Early-stopping does not change the model but regularization does change the model since we change the loss function.
Two common regularization methods are the so-called $L_1$ and $L_2$.
- $L_1$ tries to minimize the number of network parameters and reduces the model complexity. In other words, it is trying to have as many zero parameters as it is possible. $L_1$ wants the smallest number of parameters.
- $L_2$ tries to minimize the value of all the parameters and gives a more stable network. So, it does not care about the number of the non-zero parameters but it cares about their values. $L_2$ wants the smallest values of parameters.

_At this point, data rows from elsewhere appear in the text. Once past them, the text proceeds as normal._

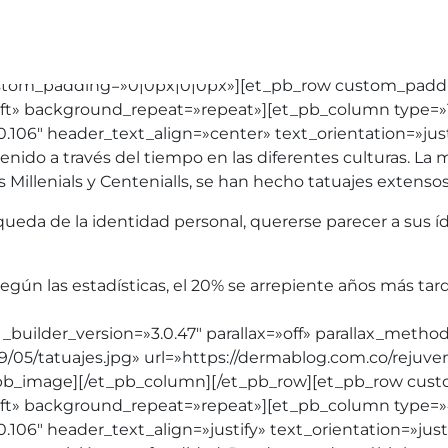
Depilación
Corpo
Especialistas
 custom_padding=»0|0px|0|0px»][et_pb_row custom_paddi
ft» background_repeat=»repeat»][et_pb_column type=»1_2
.106″ header_text_align=»center» text_orientation=»just
ido a través del tiempo en las diferentes culturas. La 
illenials y Centenialls, se han hecho tatuajes extensos 
úsqueda de la identidad personal, quererse parecer a sus 
egún las estadísticas, el 20% se arrepiente años más tar
_builder_version=»3.0.47″ parallax=»off» parallax_meth
9/05/tatuajes.jpg» url=»https://dermablog.com.co/reju
et_pb_image][/et_pb_column][/et_pb_row][et_pb_row cus
ft» background_repeat=»repeat»][et_pb_column type=»4_4
06″ header_text_align=»justify» text_orientation=»justif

Warning! In the extreme limit of too large regularization coefficients both $L_1$ and $L_2$ lead to zero parameters. Over-regularization yields underfitting.
Dropout¶
Another method of regularizing a neural network is called 'dropout'. In dropout, we randomly 'drop' some neurons of the neural network with probability p during training. This forces the network to distribute the weights across its neurons, preventing it from becoming overly dependent on any particular subset of neurons.
Early stopping¶
%%time
callback = callbacks.EarlyStopping(monitor='val_loss', patience=55)

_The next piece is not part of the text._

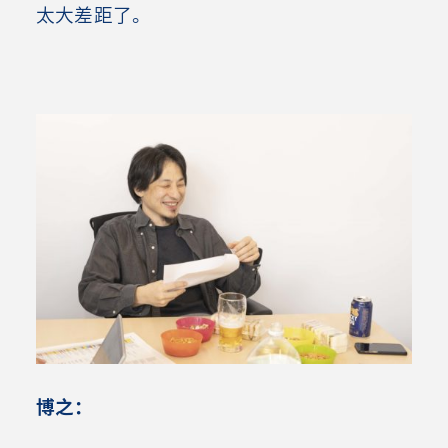
太大差距了。
博之：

model_2_estop = models.Sequential(name='noiseLorentzModel_earlyStopping')
# first hidden layer
model_2_estop.add(layers.Dense(n_neurons, activation='tanh',
kernel_initializer='random_normal',
bias_initializer='random_normal',
input_shape=(1,)))
# second hidden layer
model_2_estop.add(layers.Dense(n_neurons, activation='tanh'))
# output layer, one neuron
model_2_estop.add(layers.Dense(1, activation='linear'))

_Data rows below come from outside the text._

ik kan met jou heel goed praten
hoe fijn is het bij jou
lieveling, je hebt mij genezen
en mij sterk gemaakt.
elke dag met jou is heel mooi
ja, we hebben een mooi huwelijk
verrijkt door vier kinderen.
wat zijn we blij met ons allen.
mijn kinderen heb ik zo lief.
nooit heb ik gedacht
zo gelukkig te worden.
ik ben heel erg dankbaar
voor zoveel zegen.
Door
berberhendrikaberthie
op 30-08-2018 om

model_2_estop.compile(loss='MSE',optimizer=optimizer)
history_2_estop = model_2_estop.fit(x_train, y_train,
validation_data=(x_test, y_test), epochs=epochs_max, callbacks = [callback],
batch_size= 32, verbose=0)
plot_loss(history_2_estop, rolling = 30)
plot_sets(lor_train_n, lor_test_n, NN_model = model_2_estop, title = "Noisy Lorentz FFNN early stoping")
$L_1$ Regularizer¶
kernel_weight = 0.005
bias_weight = 0.005
model_2_l1 = models.Sequential(name='noiseLorentzModel_l1')
# first hidden layer
model_2_l1.add(layers.Dense(n_neurons, activation='tanh', input_shape=(1,),
kernel_initializer='random_normal',
bias_initializer='random_normal',
kernel_regularizer=regularizers.l1(kernel_weight),
bias_regularizer=regularizers.l1(bias_weight) ))
# second hidden layer
model_2_l1.add(layers.Dense(n_neurons, activation='tanh',
kernel_regularizer= regularizers.l1(kernel_weight)))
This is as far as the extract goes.